In an age where trust in leadership is eroding — from boardrooms to ballot boxes — Dharmendra, India’s “He-Man” of cinema, offers an unexpected reflection on what makes strength enduring.
Dharmendra Kewal Krishan Deol, now 89, remains one of Indian cinema’s most celebrated figures — with more than 300 films over six decades — and a study in quiet leadership. At a time when charisma was often confused with dominance, he embodied a different archetype: a leader whose power stemmed from warmth, humility, and consistency.
The paradox of power and gentleness
Dubbed the “He-Man” of Bollywood for his action-hero image, Dharmendra’s real strength lay elsewhere — in the restraint and grace that defined his off-screen persona. Unlike many of his contemporaries who thrived on larger-than-life personas, he built loyalty by being disarmingly human.
Leadership experts today might call it “psychological safety,” but Dharmendra practised it instinctively. On set, he was known for greeting crew members with the same respect as co-stars. Film critic Vijay Lokapally wrote in The Hindu that even in the 1980s, when many actors shielded themselves behind entourages, Dharmendra “remained accessible — the star who still took his tea with the lighting crew.”

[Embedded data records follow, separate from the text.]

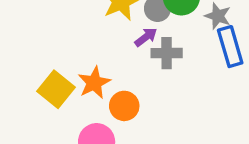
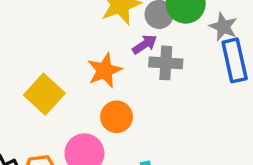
orange star: (94, 83) -> (105, 70), moved

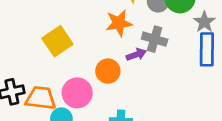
purple arrow: (145, 44) -> (136, 55), moved
orange star: (105, 70) -> (119, 23), moved

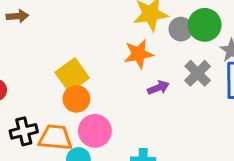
gray cross: (155, 39) -> (198, 73), moved, turned 30
orange circle: (108, 71) -> (76, 99), moved

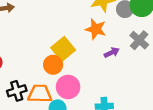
orange star: (139, 54) -> (96, 29), turned 30
yellow square: (72, 75) -> (63, 49), moved

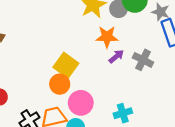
orange star: (96, 29) -> (107, 37), moved
gray cross: (139, 40) -> (143, 60), moved

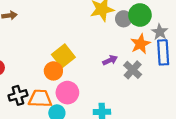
orange star: (107, 37) -> (140, 44), moved, turned 30

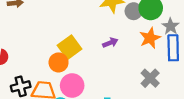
purple arrow: (110, 60) -> (110, 43), moved
gray cross: (133, 70) -> (150, 78), moved

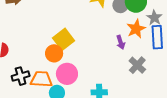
purple arrow: (110, 43) -> (121, 42), moved, turned 96

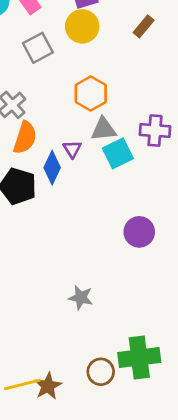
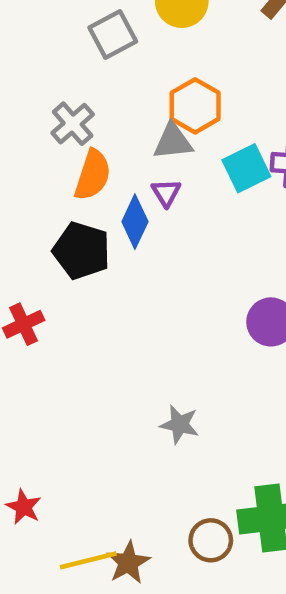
gray triangle: (104, 129) -> (173, 141), moved
cyan square: (118, 153) -> (246, 168), moved

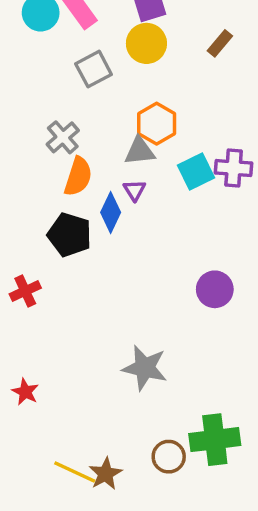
gray star: (180, 424) -> (145, 368), size x1.5
red star: (24, 507) -> (25, 392), moved
yellow line: (88, 560) -> (75, 472), turned 39

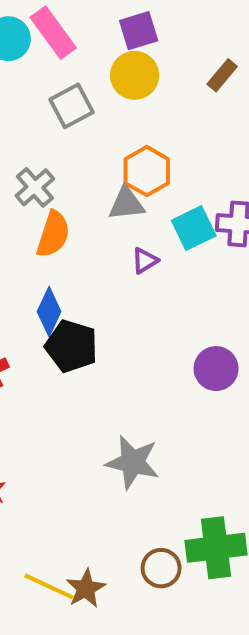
purple triangle: (135, 190) -> (145, 261), moved, turned 30
blue diamond: (111, 212) -> (49, 312), moved
black pentagon: (70, 235) -> (71, 346), moved

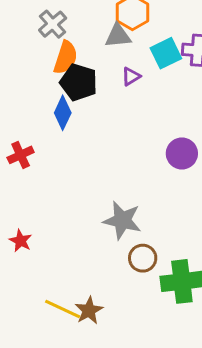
black pentagon: (71, 346) -> (79, 82), moved
brown circle: (161, 568) -> (143, 258), moved

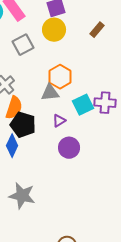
purple circle: (182, 153) -> (69, 148), moved
gray star: (122, 220) -> (22, 196), moved

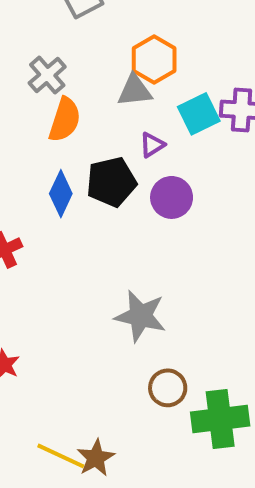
black pentagon: (23, 125) -> (111, 182), moved, turned -30
gray star: (22, 196) -> (140, 316), moved

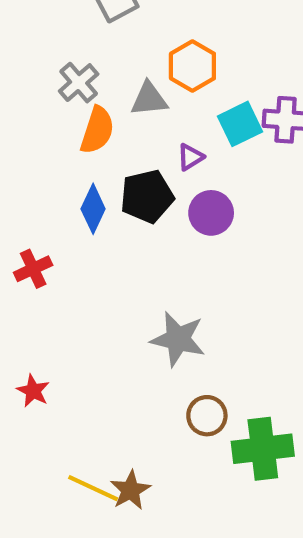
gray triangle: (135, 91) -> (149, 99), moved

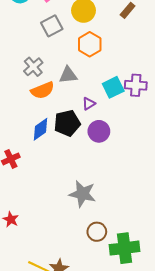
orange hexagon: (192, 66) -> (90, 44), moved
orange semicircle: (97, 130) -> (43, 90), turned 50
blue diamond: (93, 209) -> (40, 129), turned 30

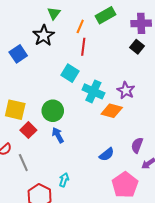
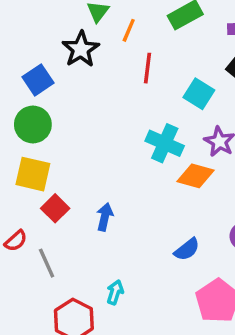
orange line: (80, 26) -> (129, 30), moved
cyan square: (70, 73) -> (199, 94), moved
green circle: (53, 111) -> (33, 124), moved
blue arrow: (58, 135) -> (105, 217), turned 42

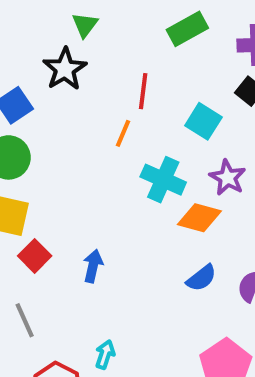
orange line: (129, 30) -> (123, 133), moved
blue semicircle: (187, 249) -> (201, 278), moved

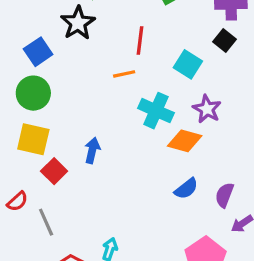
orange line: (123, 133) -> (124, 74), turned 55
blue arrow: (93, 266) -> (92, 150), moved

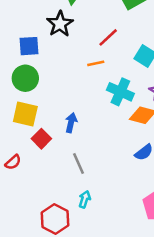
red line: (140, 40) -> (108, 37), turned 40
blue square: (38, 52) -> (29, 46), turned 30
gray line: (46, 222) -> (78, 163), moved

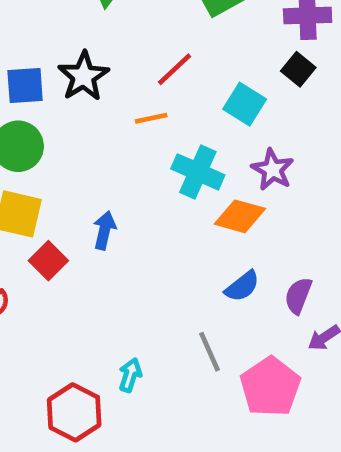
black star: (60, 24) -> (83, 76), moved
gray line: (78, 163) -> (210, 352), moved

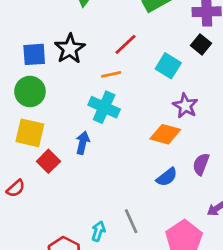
cyan cross: (198, 172) -> (104, 107), moved
purple semicircle: (298, 296) -> (201, 164), moved
gray line: (210, 352) -> (131, 221), moved

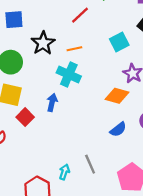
red line: (125, 44) -> (80, 15), moved
black star: (70, 49) -> (43, 43), moved
blue square: (34, 54) -> (14, 20), moved
cyan square: (168, 66) -> (119, 42), turned 30

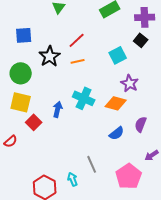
red line: (80, 15) -> (77, 40), moved
cyan cross: (69, 74) -> (84, 98), moved
cyan arrow: (64, 172) -> (73, 179), moved, turned -40

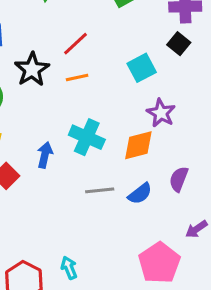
orange diamond: (116, 103) -> (138, 145), turned -30
gray line: (92, 164) -> (100, 190), moved, turned -72

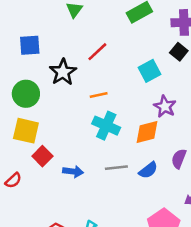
orange line: (77, 77) -> (99, 95), moved
blue arrow: (45, 155) -> (73, 171), moved, turned 84

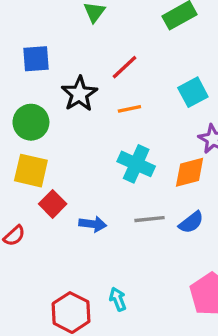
orange line: (99, 95) -> (129, 109), moved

This blend of humility and confidence created something leaders now struggle to inspire — trust. Gallup’s 2024 global report on workplace trust found that only 23% of employees strongly agree that their leaders are honest and transparent. In contrast, Dharmendra’s rapport with his teams was built on consistency of conduct, not hierarchy of title.
Leading through reinvention
Few Indian actors have sustained relevance across six decades. Dharmendra did so by adapting without abandoning his values. From romantic leads in the 1960s to action icons in the 1970s, and later, character roles in the 2000s, he evolved his craft but never lost his grounded identity.
When the Hindi film industry shifted towards urban multiplex narratives, Dharmendra deliberately chose smaller, mass-market productions that connected with rural and working-class audiences. As The Hindu noted in a 2016 retrospective, this was not decline but pragmatism — a conscious decision to serve a loyal audience segment ignored by newer stars.
For leaders, it’s a lesson in knowing one’s market and values. Reinvention that erases core identity risks alienating both employees and customers. Dharmendra’s adaptability was not cosmetic; it was built on clarity about what he stood for — sincerity, accessibility, and connection.
Emotional intelligence before it had a name
Dharmendra’s greatest skill may have been emotional intelligence, long before the term became corporate doctrine. He managed relationships that spanned decades — with co-actors, directors, and audiences — without spectacle. Colleagues often described him as the “bridge” on sets where tempers flared, known for defusing egos with humour rather than confrontation.
Leaders today face the same balancing act: commanding authority without intimidation. In a 2025 Deloitte survey, 68% of employees said empathy is the top quality they want in a manager, yet only 37% said they experience it at work. Dharmendra’s model of strength — one that looked like kindness — points to a gap modern leadership often ignores: the need for emotional credibility over performative toughness.
Leading across generations
Dharmendra’s career spans eras of technological and cultural upheaval. From black-and-white classics like Bandini to modern digital productions like Rocky Aur Rani Kii Prem Kahaani, he continues to collaborate with generations younger than his grandchildren. That intergenerational comfort — both giving and receiving respect — is a rare quality in leadership.
As India’s workforce becomes increasingly multigenerational, with Gen Z and millennials forming nearly two-thirds of it, the ability to connect across ages and mindsets is emerging as a critical leadership skill. Dharmendra models it naturally: curious, unthreatened by youth, and never cynical about change.
Resilience without arrogance
The actor’s longevity was not without setbacks. Between the late 1980s and early 1990s, his films often underperformed, and critics dismissed his shift to low-budget action movies. Yet he kept working, sometimes in roles far beneath his stature, without bitterness. “Work kept him anchored,” noted film journalist Subhash K. Jha in a 2023 interview, describing Dharmendra as “a man who refused to retire from relevance.”
That quiet perseverance — showing up even when the spotlight fades — reflects a principle many corporate leaders rediscovered during the pandemic: reliability over visibility. In times of uncertainty, credibility often belongs to those who continue to show up, not those who command attention.
The kindness paradox
At a time when global surveys show deep scepticism toward authority, Dharmendra’s story feels like a quiet counterpoint — proof that influence doesn’t require intimidation.
He leads not by commanding others, but by earning their affection. His is a leadership model rooted in decency — not the optics of power, but the ethics of care.
In a world crowded with voices demanding to be heard, Dharmendra’s enduring legacy reminds us that true strength, whether in leadership or life, can look a lot like kindness.